Then, putting the razor down on the edge of the sink, overcome with a warm, tremulous feeling, trembling all over, from emotions rather than from cold, I put my hands on my cold, sticky chest, and smeared the blood all over it, and then brought my bloody hands to my face, and rubbed it with them, feeling how, after a while, the blood began to dry on it, gradually turning into a tight, prickly mask; it did the same on my chest where it felt like a rough, rusty armor.

Unable to hold myself back any longer, with my eyes full of tears, I fell down on my knees, and, with my hands again on my face, gave out a long moan, and then began to speak in a loud and nasal (because of the tears) voice that didn't seem at all to belong to me but to some strange person:   "Oh my Lord!   How vast and powerful you are and what a miserable wretch I am!   You're so vast and so powerful that my mind can't grasp you. I can't even be sure you exist!   But you do exist.   And you always will.... So what can I give you as a sign of my homage to you?... Only this blood of mine...."

"So take it, my Lord!" I continued, lifting up my face and staring at the ceiling, my hands pressed together under my chin like a platter.   "Take it as the biggest offer I can give you.... As a sign of my endless love for you...."

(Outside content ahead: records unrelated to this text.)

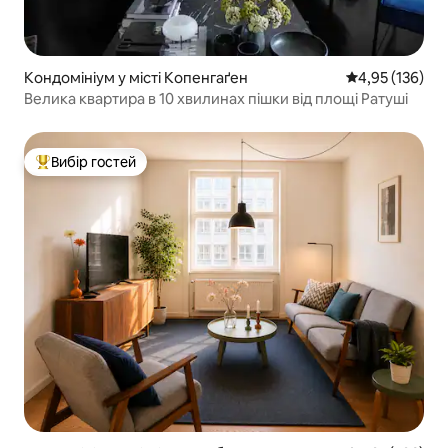
Кондомініум у місті Копенгаґен
Середня оцінка
4,95 (136)
Велика квартира в 10 хвилинах пішки від площі Ратуші
Вибір гостей
Топ вибір гостей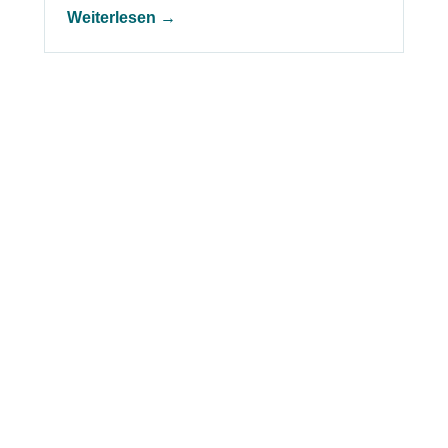
Weiterlesen →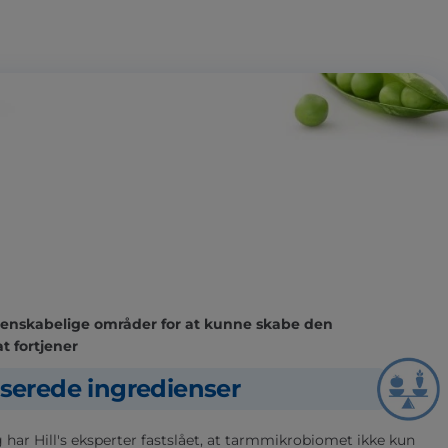
videnskabelige områder for at kunne skabe den
t fortjener
serede ingredienser
 har Hill's eksperter fastslået, at tarmmikrobiomet ikke kun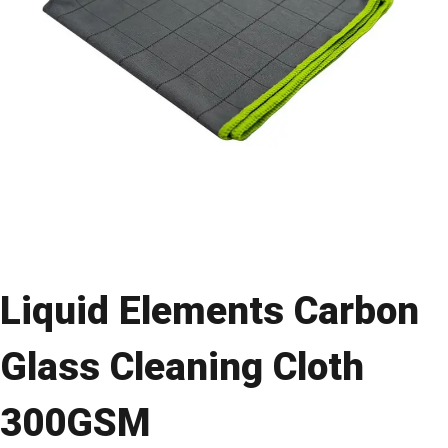
Liquid Elements Carbon
Glass Cleaning Cloth
300GSM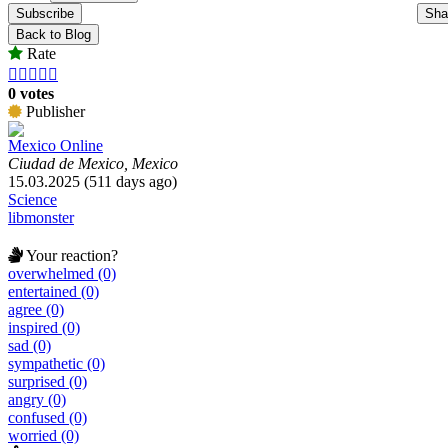
Subscribe
Sha
Back to Blog
Rate





0 votes
Publisher
Mexico Online
Ciudad de Mexico, Mexico
15.03.2025 (511 days ago)
Science
libmonster
Your reaction?
overwhelmed (0)
entertained (0)
agree (0)
inspired (0)
sad (0)
sympathetic (0)
surprised (0)
angry (0)
confused (0)
worried (0)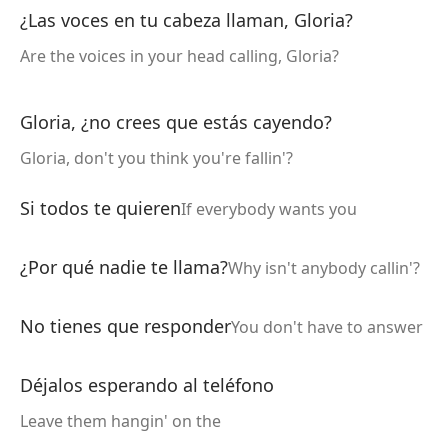
¿Las voces en tu cabeza llaman, Gloria?
Are the voices in your head calling, Gloria?
Gloria, ¿no crees que estás cayendo?
Gloria, don't you think you're fallin'?
Si todos te quieren
If everybody wants you
¿Por qué nadie te llama?
Why isn't anybody callin'?
No tienes que responder
You don't have to answer
Déjalos esperando al teléfono
Leave them hangin' on the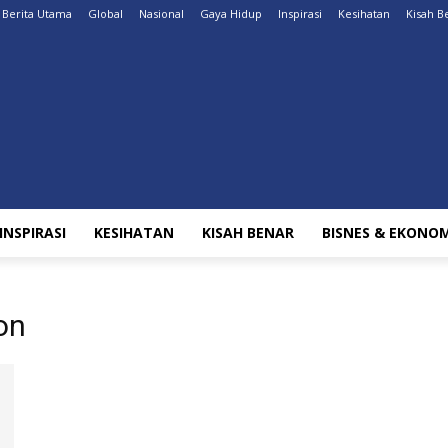
Berita Utama
Global
Nasional
Gaya Hidup
Inspirasi
Kesihatan
Kisah B
INSPIRASI
KESIHATAN
KISAH BENAR
BISNES & EKONOM
on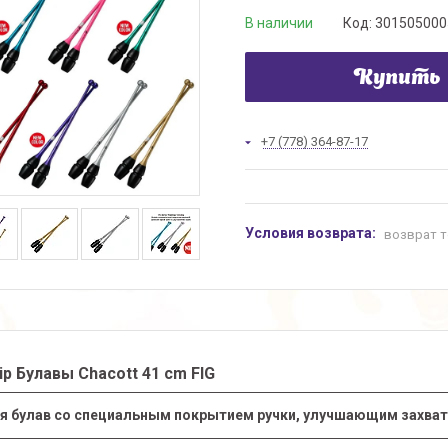
В наличии
Код:
301505000
Купить
+7 (778) 364-87-17
возврат т
ip
Булавы
Chacott
41
cm
FIG
я булав со специальным покрытием ручки, улучшающим захва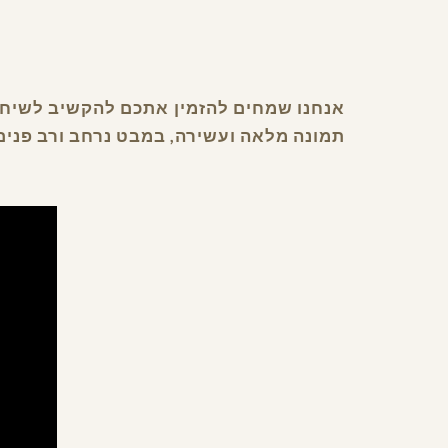
אנחנו שמחים להזמין אתכם להקשיב לשיחות
תמונה מלאה ועשירה, במבט נרחב ורב פנים,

I spoke like this for a long time until I felt completely empty, and, not thinking about what I had just done, as if nothing had happened, I got up, and opened the faucet again, and washed my hands and then the rest of me, and dried myself, and put a plaster on my neck where I had scraped off a big patch of skin, and, after finishing shaving, went out of the bathroom.   Having dressed, I went up to the window, and stood by it for a while, looking out into the street, and then, remembering all of a sudden that it was Maundy Thursday, my mind, like a mountain, split open by the memories from my childhood, memories of hours spent in the church in which there grew, like a giant cathedral, the singing of the choir and the sound of the organ, just as hurriedly as I had run the pervious evening to the light switch, I rushed to the door, and then onto the staircase, and down it into the street, not locking the door after me.

A soft and tender breeze, like a woman's hand, touched my cheeks as I found myself outside, and I ran through the streets clogged with cars and people toward the church (not the cathedral, but a small one) which I recalled stood not far away from where I lived, and, running, I came across two-wheeled carts packed with white and purple flowers, tied up in bunches, that stood on the sidewalk on corners of intersections, and, passing one of them, aware of the desire to buy a bunch which had arisen in me a while back, I stopped, and stuck my hand in my pocket to get the money, but, finding it empty, I remembered that I didn't take my wallet as I was rushing out, having left it in the pair of pants I wore the night before, and, forgetting my wish, even more excited than before, I resumed running in the direction of the church, and soon thereafter saw its stone spire, usually gray, but today golden in the sunlight on the background the blue sky, and slowed down gradually, so that it was walking at a normal pace that I crossed the street and climbed the brightly lit stairs to the door.